So by August, my brothers and I began to see summer break in a more complicated light. We’d expected to be coddled by summer, and here it was challenging us, egged on by its energy-vampire henchman, boredom. The situation called for some real innovation. The time for kickball and bike ramps was well behind us. We had to get a little bit crazy.
Fortunately, our environment was well-suited for that. Our family’s bungalow had been built on 2.5 acres of land previously occupied by a trailer court. The trailers had long departed, but relics of the park remained, including an abandoned office building and a cinder-block laundry room. The property also included an apple orchard whose trees our family never bothered to harvest.
It was there, in the shade of the apple orchard, that one of our most recklessly ingenious boredom-killing ideas emerged. One moment we were inspecting the rotting apples, the next we were embroiled in an all-out rotten-apple war, launching apples at each other’s sunburned bodies with all the force we could muster. Using the trees’ slender trunks as shields, we imagined ourselves as John Rambo or John Matrix from Commando. It was stupid, and it was awesome.
Another time, one of my brothers and I were beating around the yard when we noticed a colony of bees had taken up residence in the old cinder-block laundry room. Boredom-crazed, we decided it was our duty to fight off the buzzing intruders. We armed ourselves with Wiffle ball bats and, with what in our minds was ninja-like agility, began hammering away at the colony.
I was stung fewer times than my brother. But one of the bees managed to get me near my eye, which swelled to closing. It was stupid. It hurt. It wasn’t awesome.
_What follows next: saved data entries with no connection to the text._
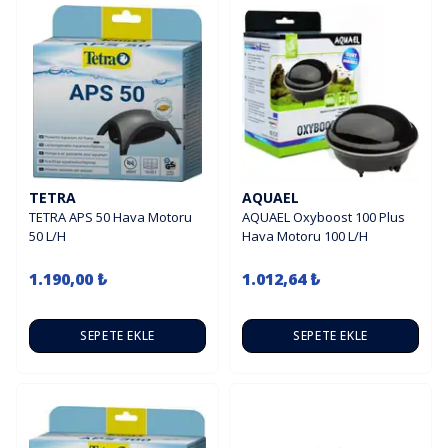
TETRA
AQUAEL
TETRA APS 50 Hava Motoru
AQUAEL Oxyboost 100 Plus
50 L/H
Hava Motoru 100 L/H
1.190,00 ₺
1.012,64 ₺
SEPETE EKLE
SEPETE EKLE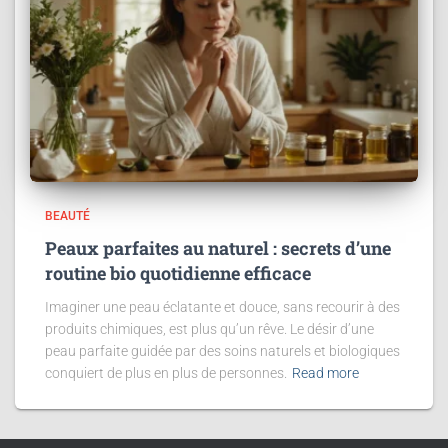
BEAUTÉ
Peaux parfaites au naturel : secrets d’une
routine bio quotidienne efficace
Imaginer une peau éclatante et douce, sans recourir à des
produits chimiques, est plus qu’un rêve. Le désir d’une
peau parfaite guidée par des soins naturels et biologiques
conquiert de plus en plus de personnes.
Read more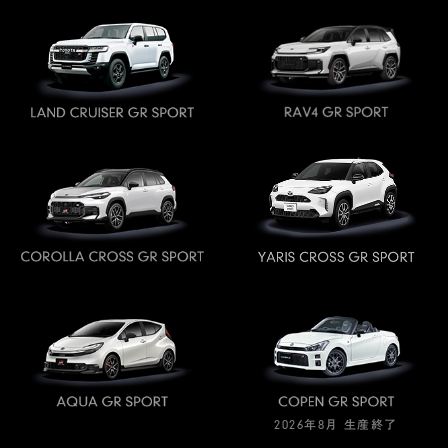
2026年8月 生産終了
Another boredom-fighting enterprise took us on a dirt bike ride to a nearby clay pit. Surveying the scene, we decided it would be good idea to race our bikes to the bottom, unfazed by the fact that it had recently rained and the clay was thick and wet. Once we reached the bottom, our bikes began to sink. Before long, the red clay nearly reached the stripes on our tube socks. I had to slip my feet out of my shoes to free myself, and then pry them out of the mud with my hands. I’d like to tell you our parents were understanding—that they laughed about our ruined shoes. But that would be untrue.
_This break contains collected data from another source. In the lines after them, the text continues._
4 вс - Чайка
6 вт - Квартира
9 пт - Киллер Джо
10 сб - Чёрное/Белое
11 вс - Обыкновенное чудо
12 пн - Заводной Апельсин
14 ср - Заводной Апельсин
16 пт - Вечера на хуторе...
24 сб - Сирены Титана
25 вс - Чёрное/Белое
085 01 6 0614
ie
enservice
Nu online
In one sense, rotten-apple fights, bee colony attacks, and wet clay pit excursions are all very dumb ideas. But if you never do dumb stuff, you never learn where the line between smart and dumb lives. You, at least sometimes, have to cross that boundary to find it. And the journey that leads there often starts with boredom.
That, I think, is the best case for longer summer breaks. The current school schedule, while rooted in well-intentioned efforts to curb learning loss and improve standardized test scores, hasn’t made a meaningful dent in either. At this point, it supports operational efficiency more than it serves the needs of kids.
You may argue that the current generation wouldn’t take advantage of a longer summer if they had it—that they’d stay cloistered in their houses playing video games and watching YouTube. But that’s a different problem, and one well worth attacking on a different front.
On this front, though, I stand firm on the idea that kids deserve August and everything that comes with it: more freedom and fun, yes. But also more boredom and the boundary-pushing (and, yes, dumb) behavior that it inspires.